For nearly four weeks, Howard University students have protested the historically Black university’s administration for their failure to address and amend serious housing issues.
Throughout the last few months, students have reported cases of mold, mice, crumbling ceilings, and frequent flooding in Howard’s on-campus housing units, and yet their pleas for living condition improvements have fallen on deaf ears.
In response to the negligence, student-led protests began on October 12 as a way to hold Howard’s administration accountable for their lack of proper care and continued complacency in the face of their students’ diminished health and opportunity for education in a safe environment.
Protesters have since called for a housing plan reform and even for current Howard leaders and financial contributors to cut ties with Corvias, the company responsible for the HBCU’s campus housing.
Last Friday, renowned sister duo and Howard royalty, Phylicia Rashad and Debbie Allen, were questioned about the protests after they attended an on-campus meeting conducted by Howard’s President, Wayne AI Frederick, in which he addressed the housing issues.
When asked about her stance on the protests and student affairs, Allen concluded, “In any country when the students don’t speak out, the nation is not doing well.”
Rashad, Dean of Howard’s College of Fine Arts, quickly fired back by saying, “When the students do speak out and they have been heard, and their concerns have been addressed and it’s still not enough, what about that?”
“So are their concerns being addressed?” Allen challenged without skipping a single beat.
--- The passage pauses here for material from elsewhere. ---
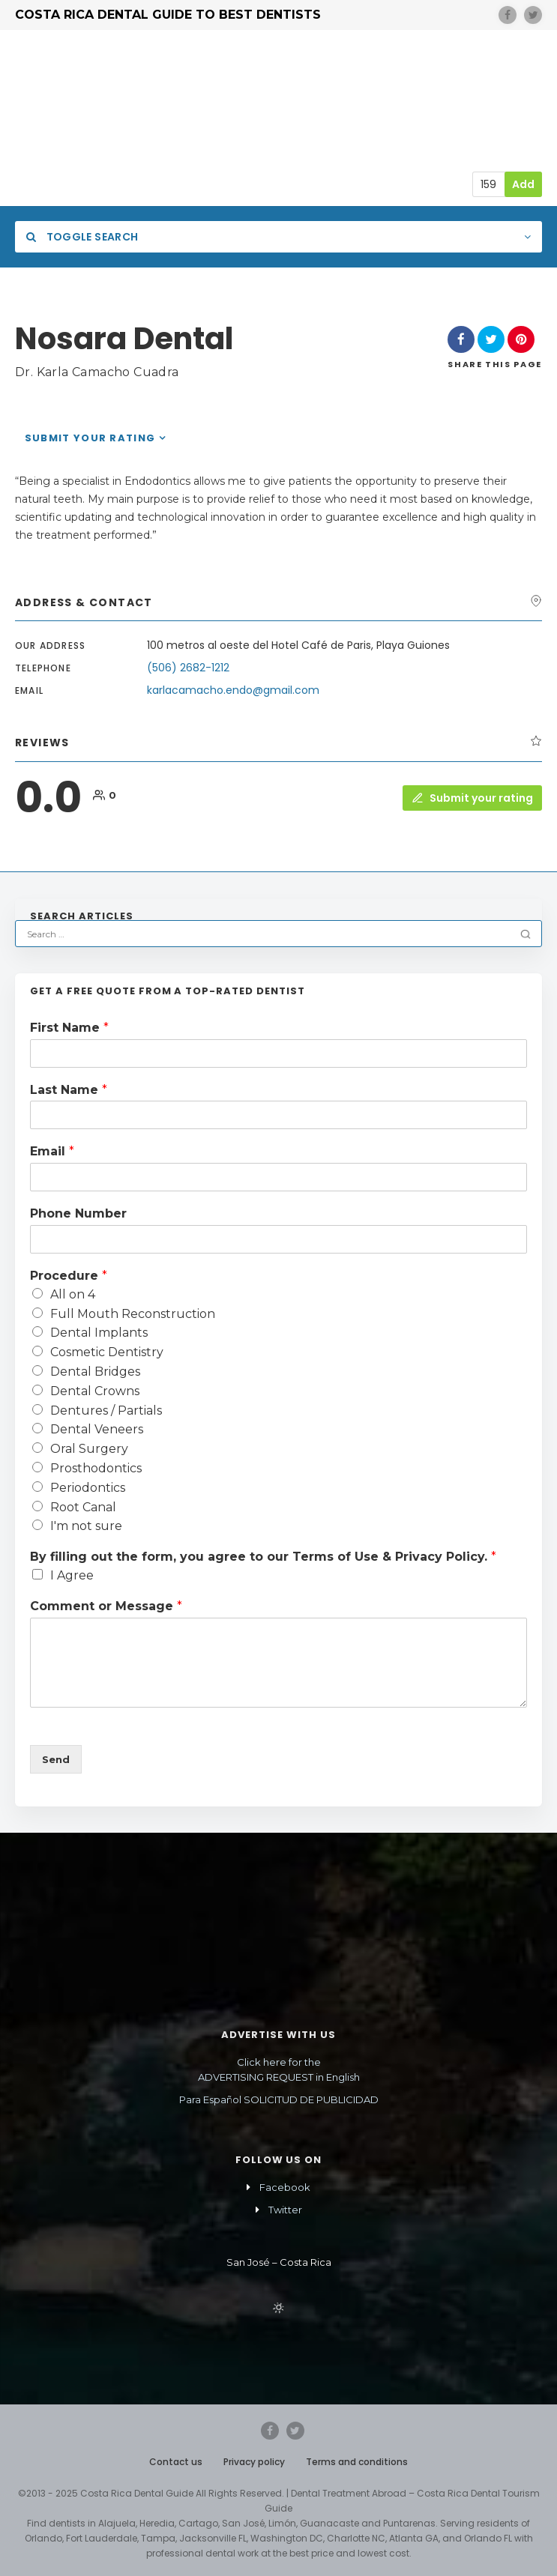 Image resolution: width=557 pixels, height=2576 pixels. What do you see at coordinates (69, 1028) in the screenshot?
I see `First Name` at bounding box center [69, 1028].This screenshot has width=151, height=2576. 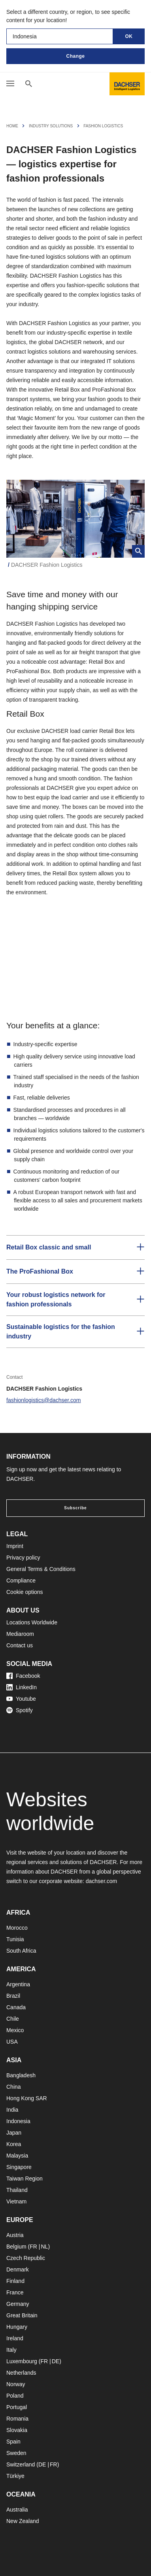 What do you see at coordinates (19, 1645) in the screenshot?
I see `Contact us` at bounding box center [19, 1645].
A succinct “No” was heard from the crowd before Rashad cut off questioning and began to usher Allen inside Howard’s Fine Arts building, warning her sister, “I wouldn’t get into that if I were you.”
The disagreement came as a shock to those in the Howard community, many calling out Rashad’s lack of empathy for the students who have fought for better living conditions, but have been met with radio silence.
Allegedly, Howard protesters have not met with President Frederick to discuss further housing plan reconciliations since October 14 and many students remain camped out in tents at the university’s Blackburn University Center. Currently, it has been 27 days since the protests first began.